- Associated Press - Monday, March 16, 2015

PITTSBURGH (AP) - The University of Pittsburgh Medical Center plans to partner with Pitt and Carnegie Mellon University to collect and analyze patient health care data and, hopefully, use that information to create ways to better treat some illnesses.

The Pittsburgh Health Data Alliance was announced Monday in hopes it could help doctors and hospitals rapidly detect outbreaks of various illnesses, or even develop smartphone applications that could be used to improve or manage the health of a person based on their own physical, health or genetic characteristics.

The project will create an “innovative ecosystem” for health data in the Pittsburgh region, said Jeffrey Romoff, chief executive officer for UPMC, western Pennsylvania’s dominant hospital network.

The alliance will be funded by UPMC, but the data mining and other work will be done by Pitt’s Center for Commercial Applications of Healthcare Data and CMU’s Center for Machine Learning and Health.

“We are unlocking the potential of data to tackle some of our nation’s biggest challenges: Raising the quality and reducing the cost of health care,” Romoff said.

UPMC Enterprises, the commercial arm of the hospital network, will be used to sell any applications or uses for the data developed by the universities, the two largest in the city.
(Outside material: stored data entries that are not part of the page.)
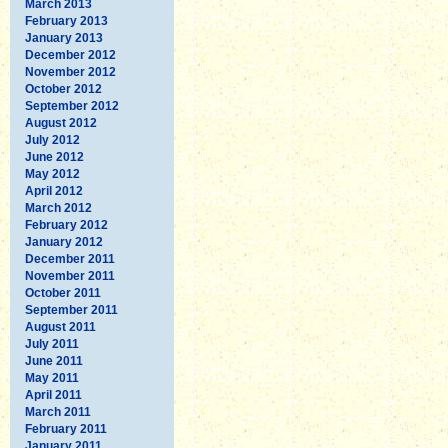
March 2013
February 2013
January 2013
December 2012
November 2012
October 2012
September 2012
August 2012
July 2012
June 2012
May 2012
April 2012
March 2012
February 2012
January 2012
December 2011
November 2011
October 2011
September 2011
August 2011
July 2011
June 2011
May 2011
April 2011
March 2011
February 2011
January 2011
“The knowledge created here will result in the spin-off of many new companies and thousands of new jobs over the next decade,” Pitt chancellor Patrick Gallagher said.

CMU president Subra Suresh said the collaboration will “further accelerate the development of evidence-based medicine, and augment disease-centered models with patient-centered models of care.”

“The centers will work to transform the explosion of health-related data into new technologies, products and services to change the way diseases are prevented and how patients are diagnosed, treated and engaged in their own care,” the group said in a joint statement.